Delivery of cells to the myocardium has shown promise for the treatment of heart failure patients. The specific cell type or types which will be most effective as treatment are currently under study.
Recently, implantation of the bone marrow mononuclear cell fraction to the ischemic heart has resulted in positive histological and functional cardiac improvement. (Kamihata H. et al. Circulation 2001; 104(9):1046-1052) However, the mononuclear cell fraction contains cell types other than stem and progenitor cells, e.g., monocytes and lymphocytes, potentially resulting in lower effectiveness and increased inflammatory response. More specific selection methods, e.g., isolation of stem cells which only express the stem cell marker CD34+, leave out some of the most primitive stem cells. (Dao MA and Nolta JA Leukemia 2000; 14:773-776) Other recent studies have determined that local injection of lineage negative c-kit+ bone marrow cells from transgenic mice expressing enhanced green fluorescent protein into the contracting wall bordering infarcted myocardium resulted in myocardial regeneration, wherein the developing tissue comprised proliferating myocytes and vascular structures. (Orlic D. et al.

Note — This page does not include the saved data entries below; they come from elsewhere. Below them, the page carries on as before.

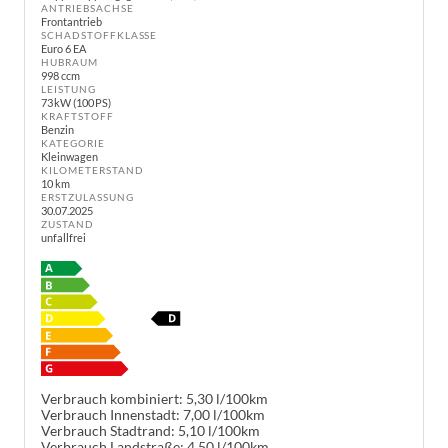
ANTRIEBSACHSE
Frontantrieb
SCHADSTOFFKLASSE
Euro 6 EA
HUBRAUM
998 ccm
LEISTUNG
73 kW (100 PS)
KRAFTSTOFF
Benzin
KATEGORIE
Kleinwagen
KILOMETERSTAND
10 km
ERSTZULASSUNG
30.07.2025
ZUSTAND
unfallfrei
Verbrauch kombiniert:
5,30 l/100km
Verbrauch Innenstadt:
7,00 l/100km
Verbrauch Stadtrand:
5,10 l/100km
Verbrauch Landstraße:
4,50 l/100km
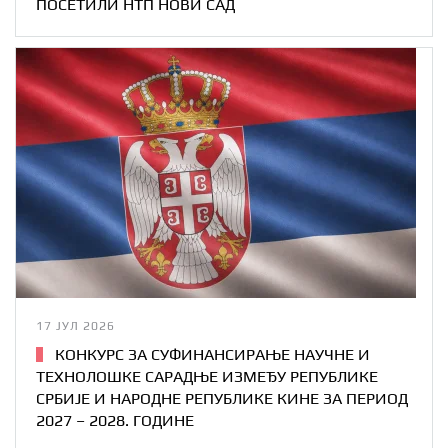
ПОСЕТИЛИ НТП НОВИ САД
17 ЈУЛ 2026
КОНКУРС ЗА СУФИНАНСИРАЊЕ НАУЧНЕ И
ТЕХНОЛОШКЕ САРАДЊЕ ИЗМЕЂУ РЕПУБЛИКЕ
СРБИЈЕ И НАРОДНЕ РЕПУБЛИКЕ КИНЕ ЗА ПЕРИОД
2027 – 2028. ГОДИНЕ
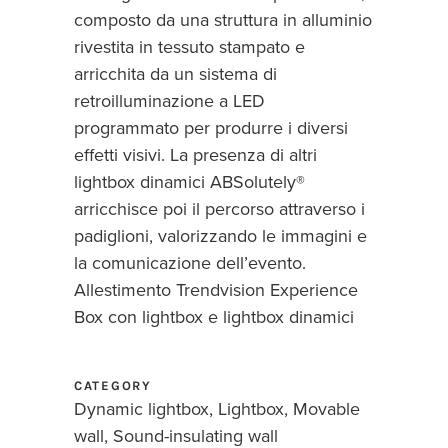
composto da una struttura in alluminio
rivestita in tessuto stampato e
arricchita da un sistema di
retroilluminazione a LED
programmato per produrre i diversi
effetti visivi. La presenza di altri
lightbox dinamici ABSolutely®
arricchisce poi il percorso attraverso i
padiglioni, valorizzando le immagini e
la comunicazione dell’evento.
Allestimento Trendvision Experience
Box con lightbox e lightbox dinamici
CATEGORY
Dynamic lightbox, Lightbox, Movable
wall, Sound-insulating wall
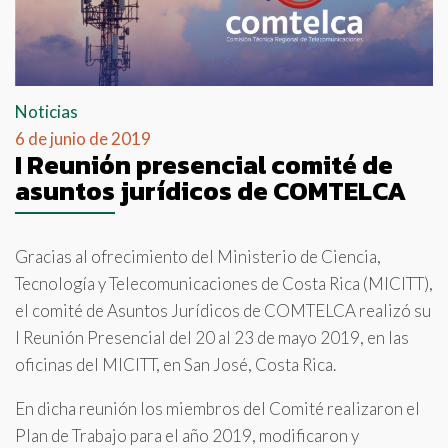
Noticias
6 de junio de 2019
I Reunión presencial comité de
asuntos jurídicos de COMTELCA
Gracias al ofrecimiento del Ministerio de Ciencia,
Tecnología y Telecomunicaciones de Costa Rica (MICITT),
el comité de Asuntos Jurídicos de COMTELCA realizó su
I Reunión Presencial del 20 al 23 de mayo 2019, en las
oficinas del MICITT, en San José, Costa Rica.
En dicha reunión los miembros del Comité realizaron el
Plan de Trabajo para el año 2019, modificaron y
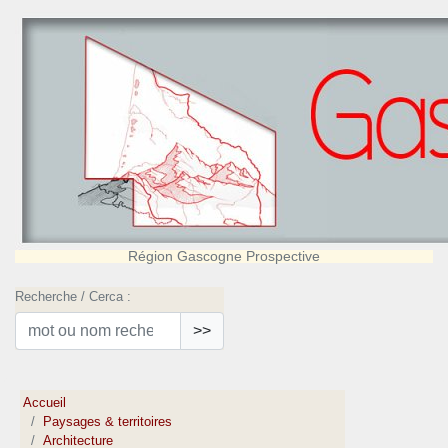
Région Gascogne Prospective
Recherche / Cerca :
>>
Accueil
Paysages & territoires
Architecture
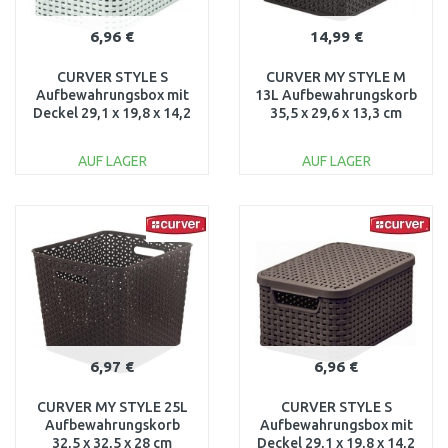
6,96 €
14,99 €
CURVER STYLE S
CURVER MY STYLE M
Aufbewahrungsbox mit
13L Aufbewahrungskorb
Deckel 29,1 x 19,8 x 14,2
35,5 x 29,6 x 13,3 cm
cm creme 03617-885
dunkelbraun 03611-210
AUF LAGER
AUF LAGER
IN DEN
IN DEN
WARENKORB
WARENKORB
Vergleichen
Vergleichen
6,97 €
6,96 €
CURVER MY STYLE 25L
CURVER STYLE S
Aufbewahrungskorb
Aufbewahrungsbox mit
32,5 x 32,5 x 28 cm
Deckel 29,1 x 19,8 x 14,2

Nature 2001; 401(6829):701-705)
Other recent studies have determined that local injection of lineage negative c-kitPOS bone marrow cells from transgenic mice expressing enhanced green fluorescent protein into the contracting wall bordering infarcted myocardium resulted in myocardial regeneration, wherein the developing tissue comprised proliferating myocytes and vascular structures. (Orlic D. et al. Nature 2001; 401(6829):701-705)
Additional investigations have found that transplantation of highly enriched adult hematopoietic stem cells, called side population (SP) cells into lethally irradiated mice subsequently rendered ischemic by coronary artery occlusion followed by reperfusion resulted in migration of SP cells (CD34−/low, c-kit+, Sca+) or their progeny into ischemic cardiac muscle and blood vessels, differentiation to cardiomyocytes and endothelial cells, and contribution to the formation of functional tissue. (Jackson K. A. et al. J. Clin. Investig. 2001 107(11):1395-1402) The SP cells were selected by lack of nuclear staining with Hoechst dye and were additionally tested for c-Kit expression and PECAM-1 (CD31) expression. (Jackson K. A. et al. J. Clin. Investig. 2001)
Therefore, delivery of all lineage negative (Lin−) mononuclear cells, i.e., cells which do not exhibit phenotypic characteristics of any committed or terminally differentiated cell type, or the side population (SP) cells subset of the Lin− mononuclear cells, will conserve all relevant stem cells and obviate the current use of additional specific selection methods.
Accordingly, the present invention discloses that transplantation of autologous lineage negative (Lin−) mononuclear cells or side population (SP) cells, which is a subset of cells within the Lin− mononuclear cell population or which may be isolated from other organs such as skeletal muscle, cardiac muscle, liver and kidney, directly into or adjacent to diseased or injured tissue, e.g., the myocardium, results in engraftment of the transplanted Lin− mononuclear cells or side population cells, their differentiation into cardiomyocytes and/or endothelial cells, and formation of functional tissue. The use of Lin− mononuclear cells, or alternatively, SP cells, maintains a therapeutically valuable population of stem and progenitors by excluding differentiated and committed cell types without unnecessary additional processing for identification of specific stem cell markers.
Isolation of autologous lineage negative mononuclear cells or side population cells from the bone marrow (Lin− BM-MNCs) or peripheral blood containing uncommitted or undifferentiated mononuclear cells (Lin− MNCs) or isolation of side population (SP) cells from nonhematopoietic tissues and the direct delivery of such Lin− mononuclear cells or side population cells to tissues such as the myocardium or coronary blood vessels, as provided by the present invention, is a novel therapeutic strategy for heart failure in adult mammals. Such a strategy is also useful for treatment of other types of tissue in need of neovascularization, e.g., skeletal muscle.